## [INSTRUCTIONS FOR THE TASK]
Could the records below be restated word for word, without a single picture?

## [Collected data entries]
###
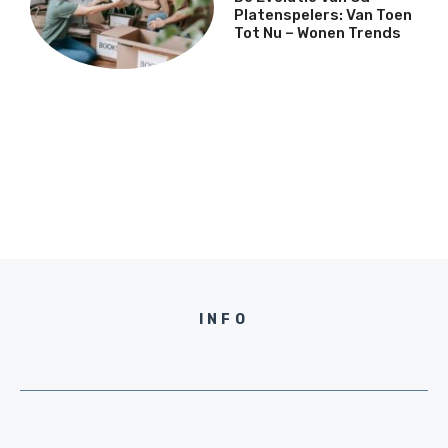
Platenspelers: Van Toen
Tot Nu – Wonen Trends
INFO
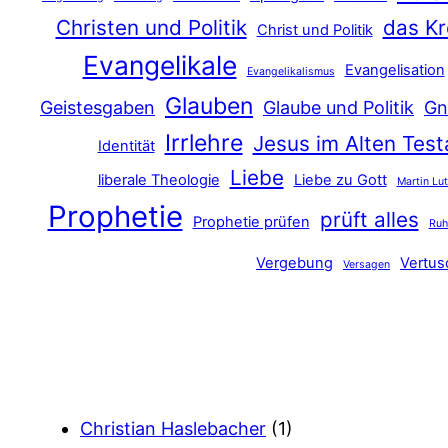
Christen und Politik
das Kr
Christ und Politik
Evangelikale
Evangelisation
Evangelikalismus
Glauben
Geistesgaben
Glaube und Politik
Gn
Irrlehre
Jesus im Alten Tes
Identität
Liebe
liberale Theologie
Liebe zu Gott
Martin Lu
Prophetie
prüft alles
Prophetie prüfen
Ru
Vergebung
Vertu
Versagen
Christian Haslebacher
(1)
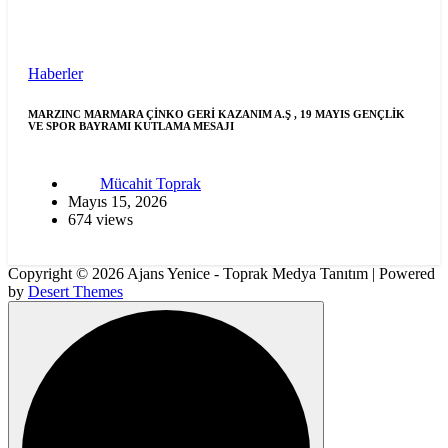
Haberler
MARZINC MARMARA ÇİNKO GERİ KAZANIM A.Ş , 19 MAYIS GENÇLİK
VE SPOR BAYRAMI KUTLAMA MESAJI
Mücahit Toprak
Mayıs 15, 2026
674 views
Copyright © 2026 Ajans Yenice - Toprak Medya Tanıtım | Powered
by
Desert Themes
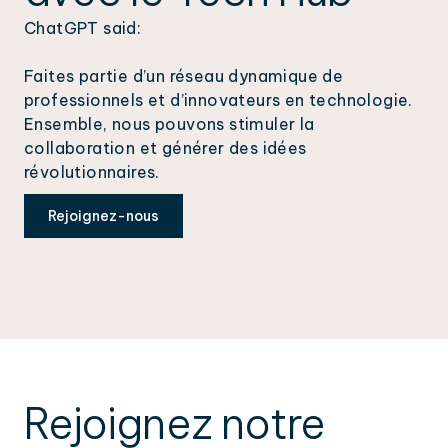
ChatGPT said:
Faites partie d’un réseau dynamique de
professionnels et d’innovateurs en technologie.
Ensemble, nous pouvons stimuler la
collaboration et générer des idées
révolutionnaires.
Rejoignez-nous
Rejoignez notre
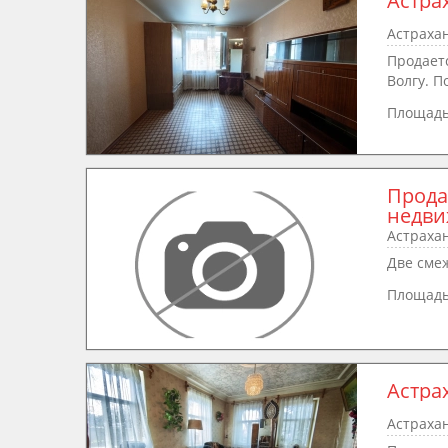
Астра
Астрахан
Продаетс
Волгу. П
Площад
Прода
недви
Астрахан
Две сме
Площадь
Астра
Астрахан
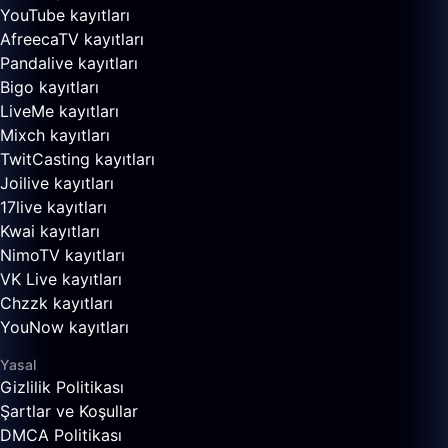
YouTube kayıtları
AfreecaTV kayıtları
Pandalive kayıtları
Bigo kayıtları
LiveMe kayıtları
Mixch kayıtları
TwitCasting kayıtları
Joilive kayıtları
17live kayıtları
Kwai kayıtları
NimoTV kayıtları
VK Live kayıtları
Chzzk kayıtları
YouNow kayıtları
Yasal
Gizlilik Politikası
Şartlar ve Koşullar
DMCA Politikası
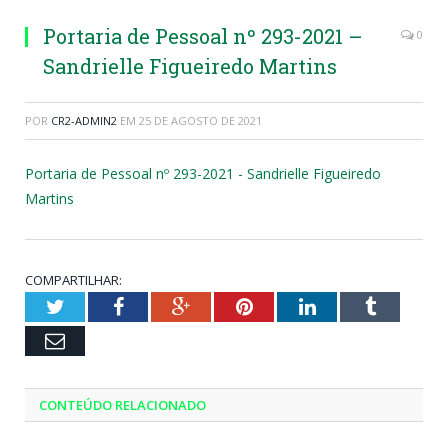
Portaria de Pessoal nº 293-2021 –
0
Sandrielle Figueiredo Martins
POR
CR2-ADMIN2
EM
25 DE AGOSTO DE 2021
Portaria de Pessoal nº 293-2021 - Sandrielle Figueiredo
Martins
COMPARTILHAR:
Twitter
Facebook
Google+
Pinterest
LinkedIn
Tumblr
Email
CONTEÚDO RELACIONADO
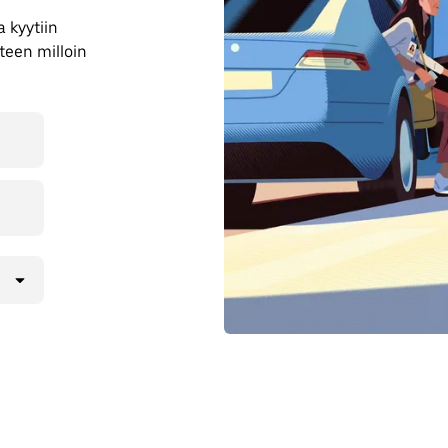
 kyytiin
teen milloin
###
## [EXERCISE RESPONSE]
Platenspelers: Van Toen
Tot Nu – Wonen Trends
INFO
Christen und Politik
das Kr
Christ und Politik
Evangelikale
Evangelisation
Evangelikalismus
Glauben
Geistesgaben
Glaube und Politik
Gn
Irrlehre
Jesus im Alten Tes
Identität
Liebe
liberale Theologie
Liebe zu Gott
Martin Lu
Prophetie
prüft alles
Prophetie prüfen
Ru
Vergebung
Vertu
Versagen
Christian Haslebacher
(1)
Haberler
MARZINC MARMARA ÇİNKO GERİ KAZANIM A.Ş , 19 MAYIS GENÇLİK
VE SPOR BAYRAMI KUTLAMA MESAJI
Mücahit Toprak
Mayıs 15, 2026
674 views
Copyright © 2026 Ajans Yenice - Toprak Medya Tanıtım | Powered
by
Desert Themes
ChatGPT said:
Faites partie d’un réseau dynamique de
professionnels et d’innovateurs en technologie.
Ensemble, nous pouvons stimuler la
collaboration et générer des idées
révolutionnaires.
Rejoignez-nous
Rejoignez notre
Астра
Астрахан
Продаетс
Волгу. П
Площад
Прода
недви
Астрахан
Две сме
Площадь
Астра
Астрахан
YouTube kayıtları
AfreecaTV kayıtları
Pandalive kayıtları
Bigo kayıtları
LiveMe kayıtları
Mixch kayıtları
TwitCasting kayıtları
Joilive kayıtları
17live kayıtları
Kwai kayıtları
NimoTV kayıtları
VK Live kayıtları
Chzzk kayıtları
YouNow kayıtları
Yasal
Gizlilik Politikası
Şartlar ve Koşullar
DMCA Politikası
Portaria de Pessoal nº 293-2021 –
0
Sandrielle Figueiredo Martins
POR
CR2-ADMIN2
EM
25 DE AGOSTO DE 2021
Portaria de Pessoal nº 293-2021 - Sandrielle Figueiredo
Martins
COMPARTILHAR:
Twitter
Facebook
Google+
Pinterest
LinkedIn
Tumblr
Email
CONTEÚDO RELACIONADO
 kyytiin
teen milloin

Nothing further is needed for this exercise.